The next level functionality, Windows Defender Application Control (WDAC) [1], however, is. I believe Microsoft was offering up to a $1M bug bounty for WDAC bypasses?
With WDAC kernel mode code integrity enabled, only trusted digitally signed kernel modules can be loaded into the OS kernel [2]. WDAC user mode code integrity provides the aforementioned protection AppLocker provides.
With AppLocker / WDAC enabled, the OS built-in script interpreters (Windows Script Host, PowerShell) either refuse to execute unsigned scripts completely or operate in restricted mode with reduced functionality.
- By comparison, Linux only has fapolicyd which is only supported on Red Hat and can only rely on path-based rules because binaries are not directly signed on Linux. None? of the common interpreted languages (Python, Perl, Ruby, Bash) on Linux support digitally signed scripts and locking down interpretation.
* Authentication material protection - Windows has Credential Guard [3] for protection of authentication material - Kerberos tickets and other material are placed in a separate container protected by hardware virtualization [2] and accessed via RPC so you can't dump process memory to compromise them. Even kernel level compromise is not enough.
- By comparison, Kerberos tickets on Linux reside as files on disk, SSH user & host keys reside as files on disk and loaded into sshd/gpg-agent memory, x.509 keypairs reside as files on disk & process memory etc etc. Wouldn't it be nice to have them protected somehow? To my knowledge, nothing exists for this on Linux.
>- By comparison, Kerberos tickets on Linux reside as files on disk, SSH user & host keys reside as files on disk and loaded into sshd/gpg-agent memory, x.509 keypairs reside as files on disk & process memory etc etc.
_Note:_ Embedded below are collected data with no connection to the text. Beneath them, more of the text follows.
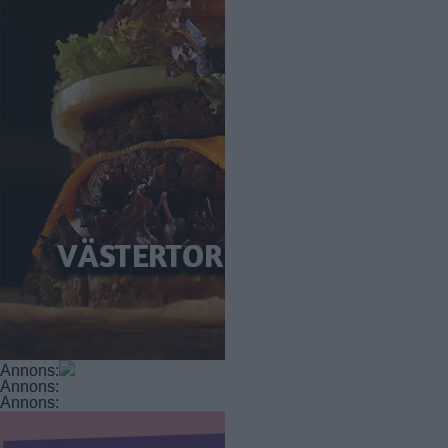
Annons:
Annons:
Annons: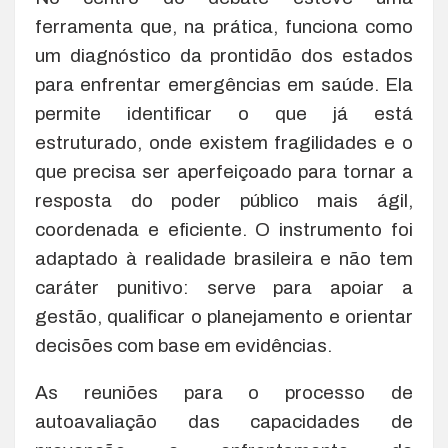
ferramenta que, na prática, funciona como
um diagnóstico da prontidão dos estados
para enfrentar emergências em saúde. Ela
permite identificar o que já está
estruturado, onde existem fragilidades e o
que precisa ser aperfeiçoado para tornar a
resposta do poder público mais ágil,
coordenada e eficiente. O instrumento foi
adaptado à realidade brasileira e não tem
caráter punitivo: serve para apoiar a
gestão, qualificar o planejamento e orientar
decisões com base em evidências.
As reuniões para o processo de
autoavaliação das capacidades de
Wouldn't it be nice to have them protected somehow? To my knowledge, nothing exists for this on Linux.
I have always wondered about that; there has to be a more secure control method for those secrets.
> Can someone explain to me why the protections that Falcon provides, are not provided by the OS itself?
They are. It doesn't, y'know, do anything. It ticks the box for your auditors and occasionally makes your computers stop running, which is par for the course in regulated environments.